SUPPLEMENTAL TESTING INFORMATION

  • Covid-19 - RNA/PCR and isothermal nucleic acid amplification tests
    • RNA/PCR and isothermal nucleic acid amplification tests demonstrate the presence of viral particles, which are present in both symptomatic and asymptomatic individuals who are infected with the virus, and throughout the period of time when an individual sheds virus.
    • This test is done with a nasal/ nasopharyngeal swab or saliva sample.
    • Many tests have reported sensitivities to be as low as 60-70% and thus may miss COVID positive patients 30-40% of the time. In the absence of national data, ask your hospital/lab for internal validation data on in-house tests.
    • It is unclear if the high false negative rates are due to timing of test or due to swab techniques or specimen handling.
  • Serology tests for SARS-CoV-2 antibodies (IgM / IgG) - not recommended for pre-op screening.
    • This test is usually done with a finger prick
    • There are qualitative and quantitative tests for IgM and IgG.
      • Qualitative tests only report out whether antibodies are detected or not.
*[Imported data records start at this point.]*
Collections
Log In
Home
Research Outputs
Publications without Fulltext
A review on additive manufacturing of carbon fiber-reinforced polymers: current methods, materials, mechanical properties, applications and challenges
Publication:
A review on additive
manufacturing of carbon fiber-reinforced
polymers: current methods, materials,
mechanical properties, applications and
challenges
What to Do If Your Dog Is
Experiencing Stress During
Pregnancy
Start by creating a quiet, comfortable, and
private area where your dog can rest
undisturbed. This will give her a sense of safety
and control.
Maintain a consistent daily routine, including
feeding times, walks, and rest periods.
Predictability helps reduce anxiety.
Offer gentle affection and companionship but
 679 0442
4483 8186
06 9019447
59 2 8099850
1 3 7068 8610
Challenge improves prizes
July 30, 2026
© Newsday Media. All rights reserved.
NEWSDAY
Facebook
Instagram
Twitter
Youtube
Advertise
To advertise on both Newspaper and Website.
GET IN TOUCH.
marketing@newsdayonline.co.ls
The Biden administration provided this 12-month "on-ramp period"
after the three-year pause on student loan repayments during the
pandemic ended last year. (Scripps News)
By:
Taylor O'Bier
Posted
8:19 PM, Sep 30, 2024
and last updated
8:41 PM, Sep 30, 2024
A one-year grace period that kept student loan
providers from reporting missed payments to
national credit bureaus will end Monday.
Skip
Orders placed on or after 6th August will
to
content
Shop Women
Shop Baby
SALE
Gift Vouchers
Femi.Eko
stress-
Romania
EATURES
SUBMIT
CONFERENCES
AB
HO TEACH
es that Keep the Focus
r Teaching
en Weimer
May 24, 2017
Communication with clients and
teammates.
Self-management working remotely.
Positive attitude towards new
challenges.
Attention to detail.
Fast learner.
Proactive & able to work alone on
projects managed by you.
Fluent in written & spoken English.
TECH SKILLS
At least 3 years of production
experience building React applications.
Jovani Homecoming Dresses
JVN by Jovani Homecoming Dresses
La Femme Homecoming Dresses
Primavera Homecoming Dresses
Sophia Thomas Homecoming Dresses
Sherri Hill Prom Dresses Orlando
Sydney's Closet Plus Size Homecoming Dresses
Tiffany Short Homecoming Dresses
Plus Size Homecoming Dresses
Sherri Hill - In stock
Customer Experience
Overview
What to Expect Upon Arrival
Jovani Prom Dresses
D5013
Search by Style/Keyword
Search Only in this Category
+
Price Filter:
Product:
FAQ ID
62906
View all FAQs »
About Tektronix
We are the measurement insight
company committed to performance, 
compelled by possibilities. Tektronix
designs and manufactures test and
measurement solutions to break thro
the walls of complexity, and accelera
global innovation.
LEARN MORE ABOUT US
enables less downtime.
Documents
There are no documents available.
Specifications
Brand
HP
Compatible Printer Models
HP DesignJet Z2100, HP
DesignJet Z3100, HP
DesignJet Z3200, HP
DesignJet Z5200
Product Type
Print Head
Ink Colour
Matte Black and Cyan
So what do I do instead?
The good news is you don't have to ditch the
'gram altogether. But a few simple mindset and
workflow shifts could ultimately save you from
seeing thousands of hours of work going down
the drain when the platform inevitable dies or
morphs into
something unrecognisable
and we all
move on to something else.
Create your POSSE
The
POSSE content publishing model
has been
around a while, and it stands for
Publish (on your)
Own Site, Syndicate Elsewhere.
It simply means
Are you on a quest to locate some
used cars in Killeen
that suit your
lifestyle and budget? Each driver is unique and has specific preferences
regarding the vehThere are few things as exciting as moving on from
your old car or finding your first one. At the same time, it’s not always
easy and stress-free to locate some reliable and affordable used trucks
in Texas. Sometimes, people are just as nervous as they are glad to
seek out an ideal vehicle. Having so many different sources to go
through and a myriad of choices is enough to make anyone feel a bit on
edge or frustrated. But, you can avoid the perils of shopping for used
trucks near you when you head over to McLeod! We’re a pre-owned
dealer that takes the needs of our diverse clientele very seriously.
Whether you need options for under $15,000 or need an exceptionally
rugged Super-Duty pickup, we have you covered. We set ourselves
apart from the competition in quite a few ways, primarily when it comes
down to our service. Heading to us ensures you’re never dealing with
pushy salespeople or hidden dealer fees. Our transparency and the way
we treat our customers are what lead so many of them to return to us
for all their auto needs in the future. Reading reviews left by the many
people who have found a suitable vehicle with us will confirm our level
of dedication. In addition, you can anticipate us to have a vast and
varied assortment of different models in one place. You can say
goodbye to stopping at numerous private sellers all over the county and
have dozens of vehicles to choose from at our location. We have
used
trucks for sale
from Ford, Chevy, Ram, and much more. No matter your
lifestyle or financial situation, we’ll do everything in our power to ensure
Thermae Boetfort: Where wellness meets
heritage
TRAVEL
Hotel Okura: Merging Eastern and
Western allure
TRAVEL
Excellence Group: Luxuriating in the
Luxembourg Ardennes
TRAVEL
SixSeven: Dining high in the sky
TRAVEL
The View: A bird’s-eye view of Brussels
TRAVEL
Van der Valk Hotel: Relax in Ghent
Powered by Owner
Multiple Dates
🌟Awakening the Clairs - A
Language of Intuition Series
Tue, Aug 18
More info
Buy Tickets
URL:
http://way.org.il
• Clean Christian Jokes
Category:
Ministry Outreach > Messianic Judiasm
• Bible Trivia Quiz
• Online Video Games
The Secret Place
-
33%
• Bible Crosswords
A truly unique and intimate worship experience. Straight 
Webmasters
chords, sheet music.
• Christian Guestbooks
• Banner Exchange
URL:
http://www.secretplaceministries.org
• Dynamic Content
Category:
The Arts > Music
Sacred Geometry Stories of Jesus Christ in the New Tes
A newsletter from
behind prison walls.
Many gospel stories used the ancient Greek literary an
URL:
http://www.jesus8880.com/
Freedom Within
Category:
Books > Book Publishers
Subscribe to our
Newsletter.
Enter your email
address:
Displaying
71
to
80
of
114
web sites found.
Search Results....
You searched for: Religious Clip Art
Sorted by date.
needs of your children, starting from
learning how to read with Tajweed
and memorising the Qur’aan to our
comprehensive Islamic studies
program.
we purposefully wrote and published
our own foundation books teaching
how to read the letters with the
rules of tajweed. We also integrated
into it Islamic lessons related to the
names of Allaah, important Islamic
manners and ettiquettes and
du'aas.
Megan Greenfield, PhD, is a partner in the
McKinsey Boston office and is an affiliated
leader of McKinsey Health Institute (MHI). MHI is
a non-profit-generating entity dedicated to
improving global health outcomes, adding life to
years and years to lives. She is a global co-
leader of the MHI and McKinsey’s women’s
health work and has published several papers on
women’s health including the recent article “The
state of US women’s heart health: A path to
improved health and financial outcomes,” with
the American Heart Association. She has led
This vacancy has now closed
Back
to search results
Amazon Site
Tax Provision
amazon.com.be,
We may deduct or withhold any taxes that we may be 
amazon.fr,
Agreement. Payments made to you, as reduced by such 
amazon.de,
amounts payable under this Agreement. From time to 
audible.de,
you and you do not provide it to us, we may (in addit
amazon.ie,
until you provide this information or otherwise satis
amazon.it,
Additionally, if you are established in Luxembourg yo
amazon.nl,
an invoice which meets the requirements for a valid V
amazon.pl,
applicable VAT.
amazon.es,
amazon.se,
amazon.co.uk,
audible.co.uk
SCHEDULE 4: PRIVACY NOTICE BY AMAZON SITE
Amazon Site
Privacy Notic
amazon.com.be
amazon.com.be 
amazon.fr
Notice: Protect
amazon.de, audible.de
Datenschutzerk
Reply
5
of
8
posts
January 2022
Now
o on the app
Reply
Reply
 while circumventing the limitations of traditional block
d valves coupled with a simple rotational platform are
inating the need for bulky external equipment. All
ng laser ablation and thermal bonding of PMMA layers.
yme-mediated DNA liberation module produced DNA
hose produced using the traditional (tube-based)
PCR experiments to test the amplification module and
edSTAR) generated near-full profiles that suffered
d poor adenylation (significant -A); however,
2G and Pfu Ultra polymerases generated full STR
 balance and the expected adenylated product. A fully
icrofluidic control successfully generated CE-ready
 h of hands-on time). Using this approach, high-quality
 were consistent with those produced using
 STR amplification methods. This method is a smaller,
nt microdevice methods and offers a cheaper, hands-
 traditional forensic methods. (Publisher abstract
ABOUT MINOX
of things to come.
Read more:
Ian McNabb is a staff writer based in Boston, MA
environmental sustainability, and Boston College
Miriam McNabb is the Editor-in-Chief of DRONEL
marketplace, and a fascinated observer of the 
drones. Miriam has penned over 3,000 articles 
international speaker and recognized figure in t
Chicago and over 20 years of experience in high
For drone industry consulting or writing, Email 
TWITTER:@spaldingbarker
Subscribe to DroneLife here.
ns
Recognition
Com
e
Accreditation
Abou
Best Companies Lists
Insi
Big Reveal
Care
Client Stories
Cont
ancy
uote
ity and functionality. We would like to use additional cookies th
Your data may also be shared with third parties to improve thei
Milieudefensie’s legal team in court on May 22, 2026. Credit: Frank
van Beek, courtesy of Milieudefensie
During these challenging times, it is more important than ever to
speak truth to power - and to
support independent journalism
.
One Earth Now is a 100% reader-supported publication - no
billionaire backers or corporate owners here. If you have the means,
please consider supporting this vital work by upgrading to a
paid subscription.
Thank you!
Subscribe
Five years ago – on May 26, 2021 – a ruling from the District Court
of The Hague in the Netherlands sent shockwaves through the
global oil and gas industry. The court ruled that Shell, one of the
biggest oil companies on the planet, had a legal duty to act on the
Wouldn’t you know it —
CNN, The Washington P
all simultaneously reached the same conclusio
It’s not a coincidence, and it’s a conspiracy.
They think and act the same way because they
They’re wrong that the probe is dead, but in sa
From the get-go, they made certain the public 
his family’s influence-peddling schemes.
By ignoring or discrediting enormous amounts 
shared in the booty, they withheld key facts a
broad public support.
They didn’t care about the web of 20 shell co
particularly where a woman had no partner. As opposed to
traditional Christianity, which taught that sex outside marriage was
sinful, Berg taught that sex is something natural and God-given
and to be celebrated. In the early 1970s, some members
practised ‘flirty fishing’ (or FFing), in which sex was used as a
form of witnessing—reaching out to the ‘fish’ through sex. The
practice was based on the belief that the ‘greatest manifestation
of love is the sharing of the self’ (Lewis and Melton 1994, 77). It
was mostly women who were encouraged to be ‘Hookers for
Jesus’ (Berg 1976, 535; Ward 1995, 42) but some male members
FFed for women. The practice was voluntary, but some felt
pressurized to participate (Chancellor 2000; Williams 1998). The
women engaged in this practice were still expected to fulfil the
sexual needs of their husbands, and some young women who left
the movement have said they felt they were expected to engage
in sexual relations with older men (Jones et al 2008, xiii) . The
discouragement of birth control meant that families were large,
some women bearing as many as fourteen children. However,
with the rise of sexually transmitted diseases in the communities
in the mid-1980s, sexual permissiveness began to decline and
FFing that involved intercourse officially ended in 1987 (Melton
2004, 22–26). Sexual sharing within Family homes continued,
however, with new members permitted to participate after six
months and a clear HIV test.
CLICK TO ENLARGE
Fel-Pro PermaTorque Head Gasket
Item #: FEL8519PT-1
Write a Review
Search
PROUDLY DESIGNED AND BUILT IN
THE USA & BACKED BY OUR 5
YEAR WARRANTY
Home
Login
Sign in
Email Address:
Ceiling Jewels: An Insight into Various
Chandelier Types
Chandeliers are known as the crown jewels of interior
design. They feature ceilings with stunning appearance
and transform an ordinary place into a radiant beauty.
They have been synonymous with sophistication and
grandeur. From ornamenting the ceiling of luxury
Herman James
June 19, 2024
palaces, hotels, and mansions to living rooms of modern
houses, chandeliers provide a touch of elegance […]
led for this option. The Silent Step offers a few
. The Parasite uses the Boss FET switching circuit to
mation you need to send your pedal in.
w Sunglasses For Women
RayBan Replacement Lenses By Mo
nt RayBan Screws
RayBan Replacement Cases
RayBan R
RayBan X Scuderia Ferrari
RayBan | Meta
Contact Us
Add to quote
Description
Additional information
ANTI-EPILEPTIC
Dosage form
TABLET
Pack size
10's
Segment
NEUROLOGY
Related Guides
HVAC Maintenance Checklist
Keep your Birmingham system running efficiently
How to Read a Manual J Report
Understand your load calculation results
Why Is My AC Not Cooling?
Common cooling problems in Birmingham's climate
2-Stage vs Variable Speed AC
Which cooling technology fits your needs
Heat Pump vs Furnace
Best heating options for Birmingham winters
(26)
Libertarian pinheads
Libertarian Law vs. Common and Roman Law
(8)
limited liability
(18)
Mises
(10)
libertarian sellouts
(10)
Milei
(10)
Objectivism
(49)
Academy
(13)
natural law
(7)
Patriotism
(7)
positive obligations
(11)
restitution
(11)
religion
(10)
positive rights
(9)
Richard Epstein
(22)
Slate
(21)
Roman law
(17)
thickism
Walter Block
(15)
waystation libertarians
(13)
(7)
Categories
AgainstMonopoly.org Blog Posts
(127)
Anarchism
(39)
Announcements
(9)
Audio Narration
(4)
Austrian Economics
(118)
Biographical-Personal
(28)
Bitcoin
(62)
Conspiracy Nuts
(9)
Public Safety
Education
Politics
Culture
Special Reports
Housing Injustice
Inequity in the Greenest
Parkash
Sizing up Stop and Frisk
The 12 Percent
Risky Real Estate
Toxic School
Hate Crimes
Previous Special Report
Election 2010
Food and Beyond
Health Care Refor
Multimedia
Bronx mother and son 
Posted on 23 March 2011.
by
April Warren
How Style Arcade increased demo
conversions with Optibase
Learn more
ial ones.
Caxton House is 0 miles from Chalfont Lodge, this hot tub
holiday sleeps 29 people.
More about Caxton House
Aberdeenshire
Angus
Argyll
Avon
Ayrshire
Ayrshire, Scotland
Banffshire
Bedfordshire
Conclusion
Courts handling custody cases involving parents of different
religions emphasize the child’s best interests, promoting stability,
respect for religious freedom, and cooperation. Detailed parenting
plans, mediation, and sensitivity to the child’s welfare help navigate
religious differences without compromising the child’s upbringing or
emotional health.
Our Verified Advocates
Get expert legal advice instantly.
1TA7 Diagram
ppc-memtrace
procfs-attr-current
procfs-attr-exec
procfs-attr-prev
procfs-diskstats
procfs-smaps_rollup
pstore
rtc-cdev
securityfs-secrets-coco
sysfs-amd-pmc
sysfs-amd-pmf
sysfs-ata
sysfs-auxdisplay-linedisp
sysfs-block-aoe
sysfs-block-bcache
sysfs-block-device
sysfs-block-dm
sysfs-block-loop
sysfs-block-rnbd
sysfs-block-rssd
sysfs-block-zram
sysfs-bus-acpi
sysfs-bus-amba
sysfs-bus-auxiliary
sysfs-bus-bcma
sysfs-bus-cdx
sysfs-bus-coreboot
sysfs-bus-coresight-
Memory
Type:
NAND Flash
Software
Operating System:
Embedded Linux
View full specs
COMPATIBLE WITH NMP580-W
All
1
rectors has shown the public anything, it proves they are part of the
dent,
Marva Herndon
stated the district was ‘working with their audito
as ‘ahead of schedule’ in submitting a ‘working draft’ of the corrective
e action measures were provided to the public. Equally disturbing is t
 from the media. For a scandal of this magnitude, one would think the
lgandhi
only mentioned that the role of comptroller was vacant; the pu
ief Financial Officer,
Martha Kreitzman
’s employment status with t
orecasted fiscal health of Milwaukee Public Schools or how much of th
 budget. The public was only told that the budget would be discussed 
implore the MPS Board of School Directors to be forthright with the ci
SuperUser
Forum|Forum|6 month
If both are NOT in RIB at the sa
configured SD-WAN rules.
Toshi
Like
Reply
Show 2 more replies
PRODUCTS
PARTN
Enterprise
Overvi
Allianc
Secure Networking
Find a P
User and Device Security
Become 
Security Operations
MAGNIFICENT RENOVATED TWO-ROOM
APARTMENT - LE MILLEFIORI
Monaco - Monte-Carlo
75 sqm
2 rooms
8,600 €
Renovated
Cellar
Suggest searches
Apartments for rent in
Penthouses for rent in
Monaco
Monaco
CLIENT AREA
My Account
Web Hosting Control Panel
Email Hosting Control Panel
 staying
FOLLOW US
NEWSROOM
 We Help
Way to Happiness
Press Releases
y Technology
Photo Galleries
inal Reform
Currently there are only a few that are marketed under the FDA Emergency Use Authorization provision, but none are verified by the FDA
      • Quantitative tests can report the level/titers of the antibodies - currently none of these are approved in the US but have been employed in other countries
    • Quality of tests:
      • Most tests were allowed on the market by FDA under emergency protocols, without the usual level of evaluation. Thus, the quality and reliability of these tests are unknown, and some have been withdrawn from the market.
      • Some may have cross-reactivity with other non-COVID coronaviruses or have low detection rates.
    • Utility of test
      • The antibody tests for IgG and IgM show that the person has antibodies but
        • it is still unknown whether these antibodies are protective or whether you can still get COVID-19 again.
        • It is still unknown if all previous COVID + patients will have antibodies and how long they persist.
        • Current tests do not establish immunity or exclude active infection.
      • Thus, given the serology testing with our current limited understanding of COVID antibodies, the utility of serology testing for preoperative testing of patients is questionable.
        • If accurate, validated tests were readily available and if the presence of the detected antibodies were understood to confer a protective immunity, then serology testing (IgG/IgM) may have a role as
          • an adjunct with PCR testing of patients. Serology testing does not rule out active infection and thus should not be used alone to rule out active COVID infection in preoperative patients
          • A means to test staff for past infection/immunity. However, depending on the evidence for how long the antibody is expected to remain (indefinitely/time limited), consideration would be needed as to the timing and regularity of testing
        • The tests may have utility to determine the prevalence of COVID exposure in the population.
        • The tests may also have utility in determining who is eligible to donate their plasma in a COVID Convalescent Plasma program where the plasma of a patient who has recovered from COVID is transfused in a patient with an acute COVID infection.
        • A quantitative test may also have the additional utility of identifying plasma that has a higher concentration of antibodies for convalescent plasma transfusion. Plasma with higher titers may require fewer units for efficacy and preferentially used.

For more information, please see our ASPS COVID-19 Member Resource page and check with your local, county, state, and regional resources for local guidance.

Approved by the ASPS Executive Committee on August 13, 2020.
Originally document approved on April 21, 2020.